Onde você é “nós”?
Lembro do término de um contrato de trabalho por prazo determinado de seis meses de uma equipe inteira que havia alcançado excelentes resultados. Uma semana antes do término do contrato o diretor permanente comunicou a confirmação da dispensa. Porém, no comunicado ele dizia que essa era a notícia ruim, mas havia uma boa, porque algumas pessoas seguiriam na organização. As respostas dos membros da equipe temporária reforçaram a crença de que estamos num caminho evolutivo para aqueles que entendem o que é ser “nós” naquilo que se envolvem.

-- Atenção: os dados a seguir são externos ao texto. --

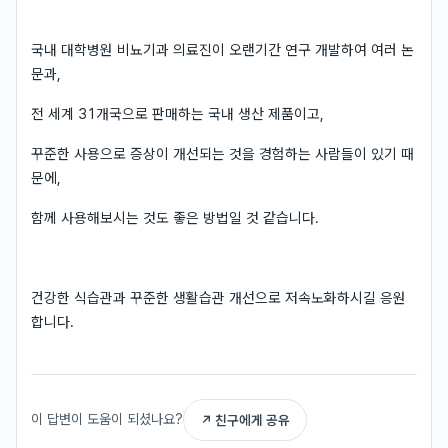
국내 대학병원 비뇨기과 의료진이 오랜기간 연구 개발하여 여러 논
문과,
전 세계 31개국으로 판매하는 국내 생산 제품이고,
꾸준한 사용으로 증상이 개선되는 것을 경험하는 사람들이 있기 때
문에,
함께 사용해보시는 것도 좋은 방법일 것 같습니다.
건강한 식습관과 꾸준한 생활습관 개선으로 저속노화하시길 응원
합니다.
이 답변이 도움이 되셨나요?
↗ 친구에게 공유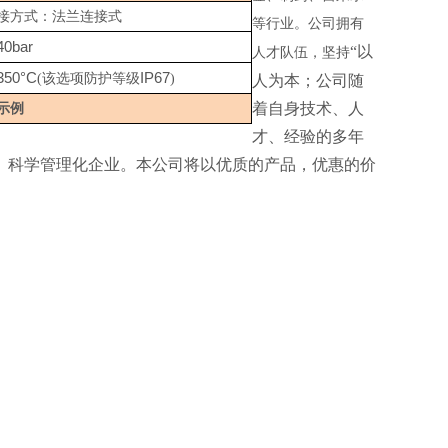
接方式：法兰连接式
等行业。公司拥有
40bar
“以
人才队伍
，
坚持
350°C
IP67
(该选项防护等级
)
人为本；公司随
着自身技术、人
示例
才、经验的多年
、科学管理化企业。本公司将以优质的产品，优惠的价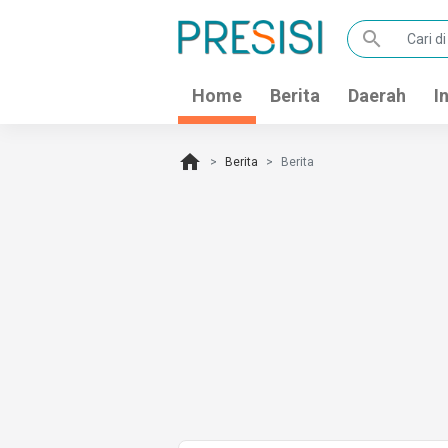
search
Home
Berita
Daerah
I
home
Berita
Berita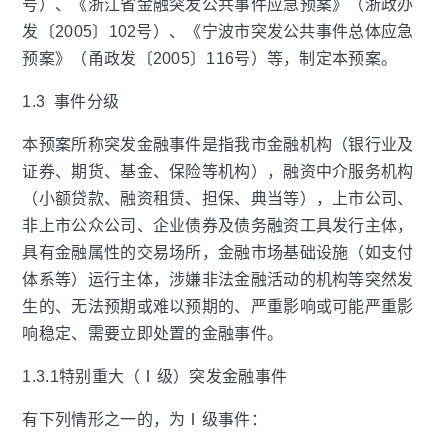
号）、《浙江省金融突发公共事件应急预案》（浙政办
发〔2005〕102号）、《宁波市突发公共事件总体应急
预案》（甬政发〔2005〕116号）等，制定本预案。
1.3 事件分级
本预案所称突发金融事件是指我市金融机构（银行业及
证券、期货、基金、保险等机构），融资中介服务机构
（小额贷款、融资租赁、担保、典当等），上市公司、
非上市公众公司、企业债券及债务融资工具发行主体，
具有金融属性的交易场所，金融市场基础设施（如支付
体系等）运行主体，涉嫌非法金融活动的机构等突然发
生的、无法预期或难以预期的、严重影响或可能严重影
响稳定、需要立即处置的金融事件。
1.3.1特别重大（Ⅰ级）突发金融事件
有下列情形之一的，为Ⅰ级事件：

– Não se trata de notícia ruim… Disse um deles. Nós já sabíamos do final desde o início. Estou triste com a separação, claro, mas estou muito feliz por ter participado do projeto. Sorte a minha e daqueles que continuarão.
A esse e-mail se seguiram vários concordando e agradecendo por terem participado do projeto no qual se sentiram “nós”. Muitos trabalhadores “efetivos” não se sentem tão “nós” em muitas organizações.
Isso ficou evidente quando o gerente dos trabalhadores temporários, que era temporário, fazia a avaliação final com o diretor permanente da organização. Ele disse:
– Sim, nós concluímos todas as etapas, fizemos todas as tarefas a nós pedidas e entregamos um produto que está dentro dos melhores padrões de qualidade… Falou com tanto orgulho, incluindo-se na própria companhia.
O diretor permanente disse:
– É, vocês formavam um bom time. Sempre foram muito produtivos.
E concluiu:
Lembrando que vocês não fazem parte da empresa. Vocês são terceirizados. Uma coisa é bem diferente da outra.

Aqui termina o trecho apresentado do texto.